Buzzwords in tech come and go. But some of them stick around. Artificial intelligence, virtual or augmented reality, crypto, blockchain — the list goes on and gets bigger by the day as technology makes bigger strides and evolves faster.
Meet the latest buzzword that’s here to stay: the metaverse.
What is exactly the metaverse? Simply put, the word describes (paywall) a world in which our day-to-day lives transcend a single reality and includes virtual reality as well. Over time, it has come to encompass the VR experiences, AR initiatives and other digital simulations that have become commonplace in the modern day and age.
With the metaverse having an independent, whole economy of its own, cryptocurrency and digital currency will likely become the key transactional method. The most widely known cryptocurrencies today are Bitcoin and Ethereum, but the list of digital currencies will likely become more and more diverse as new ones are introduced continuously. Either way, such currencies will be key to trading across the real world and the digital world, all while being supported and distributed by technologies such as blockchain.
Among the companies that are already first comers in this new economy are gaming companies — namely Epic with its Fortnite game that has been completely transforming virtual games as players know it by creating a convincing, realistic world around the game. Among the game’s biggest initiatives sparking the metaverse were the concerts, the game hosted, including shows with Travis Scott and more recently Ariana Grande. Other industries will be swift to follow as the lines between reality and digital get more and more blurry.

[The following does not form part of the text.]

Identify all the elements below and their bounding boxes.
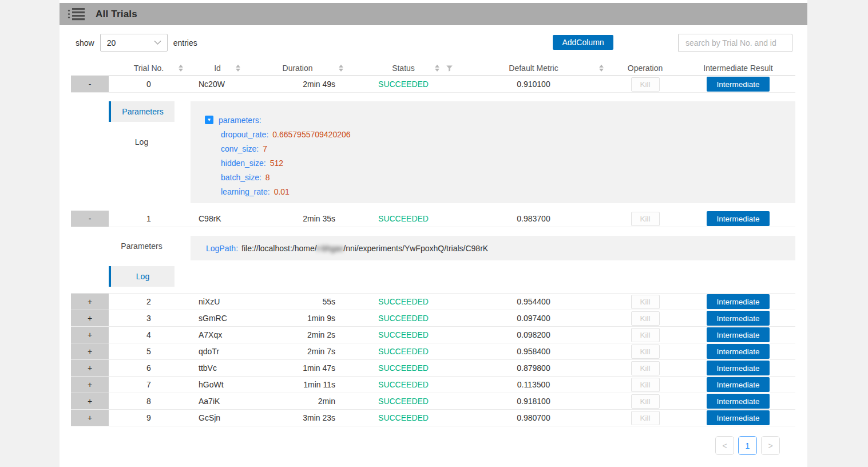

The metaverse will also impact — if not completely redefine — the way people work. No doubt, the Covid-19 pandemic has already been the biggest test for the corporate world, shifting work and employees to remote collaboration in no time and forcing people to merge their real and virtual personas. The world saw the even more abrupt rise of platforms like Zoom and Slack, which enabled collaboration at a distance and across time differences and proved to be key in fighting for high levels of engagement and productivity in difficult times.
With lives slowly returning to normal (but not fully), some things won’t change — and one thing that’s certain is that people have discovered that working remotely opens the door to new opportunities for collaboration, growth and success, even though it all seemed scary at the start of the global pandemic. The future of work in the metaverse is much more efficient, streamlined and convenient for employees and employers alike.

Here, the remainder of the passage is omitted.